Là où le blues est revenu en rugissant
Les premières notes descendent comme une pluie torrentielle volontaire et menaçante. Texas Flood, le morceau-titre du premier album de Stevie Ray Vaughan et Double Trouble en 1983, n’est pas seulement une chanson de blues. C’est un phénomène météorologique. Une tempête électrique lente, construite sur le chagrin, l’humidité, et ce type de son de guitare qui semble plus proche de la peau que du son. Initialement écrite et enregistrée par Larry Davis en 1958, la chanson atteint son expression la plus aboutie grâce à Vaughan, dont le jeu sur cet enregistrement transforma une plainte locale en quelque chose de mythique.
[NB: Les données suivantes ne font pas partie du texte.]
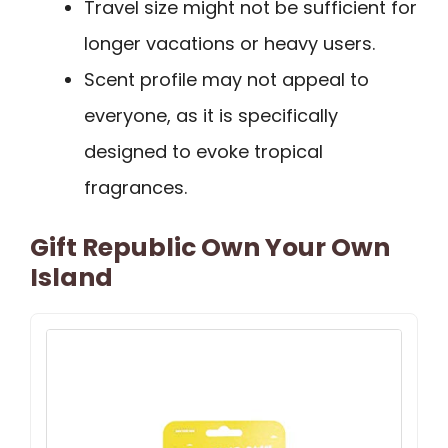
Travel size might not be sufficient for
longer vacations or heavy users.
Scent profile may not appeal to
everyone, as it is specifically
designed to evoke tropical
fragrances.
Gift Republic Own Your Own
Island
Vaughan ne cherchait pas à changer le blues entièrement. Avec brutalité, il le ramenait à la vie. Stevie Ray est entré en studio avec une Stratocaster, un ampli usé, et une mission, alors que les groupes de hair metal dominaient les charts et que les synthétiseurs hurlaient sur les pistes de danse. Texas Flood fut enregistré en grande partie en live, presque brut, et en seulement trois jours au studio de Jackson Browne à Los Angeles. Jamais brouillon, la performance est libre. Il fait plier les notes comme si elles allaient se briser, puis les ramène du bord avec un contrôle impossible.
Bien qu’il y ait beaucoup d’effets techniques ici, la grande force de la chanson ne vient pas de cela. C’est la pièce, l’espace. Vaughan laisse les notes sangloter, saigner, et parfois crier. Il retient juste assez pour laisser la partie lead s’envoler, avec Chris Layton et Tommy Shannon, sa section rythmique Double Trouble. Il n’y a ni vitesse, ni brillant artificiel. Juste de l’émotion, de la tension, de la libération. Les paroles sont presque accidentelles. Répétées comme un mantra, quelques phrases sur la pluie et le chagrin glissent entre les doigts et les cordes pendant que l’histoire vraie se développe.
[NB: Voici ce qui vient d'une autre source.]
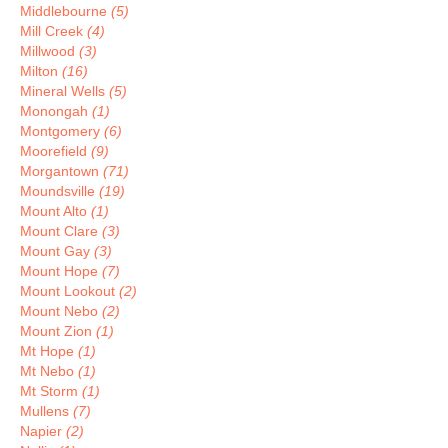
Middlebourne
(5)
Mill Creek
(4)
Millwood
(3)
Milton
(16)
Mineral Wells
(5)
Monongah
(1)
Montgomery
(6)
Moorefield
(9)
Morgantown
(71)
Moundsville
(19)
Mount Alto
(1)
Mount Clare
(3)
Mount Gay
(3)
Mount Hope
(7)
Mount Lookout
(2)
Mount Nebo
(2)
Mount Zion
(1)
Mt Hope
(1)
Mt Nebo
(1)
Mt Storm
(1)
Mullens
(7)
Napier
(2)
Texas Flood fut un choc pour le système à sa sortie. Personne ne s’attendait à ce qu’un album de blues soit si puissant dans l’ambiance au néon de la pop du début des années 1980. Vaughan jouait comme s’il avait grandi au carrefour des routes, mais avait l’air de appartenir à un bar routier. La chanson, comme le suggère le nom de l’album, réintroduit le blues à une nouvelle génération, non pas en le modernisant, mais en le rendant inévitable. Il ne l’a pas déguisé. Il l’a amplifié.
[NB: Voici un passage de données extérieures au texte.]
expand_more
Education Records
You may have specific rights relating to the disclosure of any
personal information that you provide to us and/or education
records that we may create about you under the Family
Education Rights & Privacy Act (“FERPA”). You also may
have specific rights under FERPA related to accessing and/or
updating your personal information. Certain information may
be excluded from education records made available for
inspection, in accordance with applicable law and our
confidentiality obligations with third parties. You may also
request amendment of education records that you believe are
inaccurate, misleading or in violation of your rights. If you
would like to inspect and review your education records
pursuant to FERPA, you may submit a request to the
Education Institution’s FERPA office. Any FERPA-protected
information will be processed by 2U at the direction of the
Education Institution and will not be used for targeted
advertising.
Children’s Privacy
Toujours un avertissement et une libération des décennies plus tard, Texas Flood. C’est le son d’une personne, guitare en main, défiant le cœur de la tempête. Stevie Ray Vaughan a fait plus que simplement réintroduire le blues. Il nous a rappelé qu’il n’était jamais vraiment parti nulle part. Il fallait juste quelqu’un d’assez courageux pour le jouer comme si sa survie en dépendait.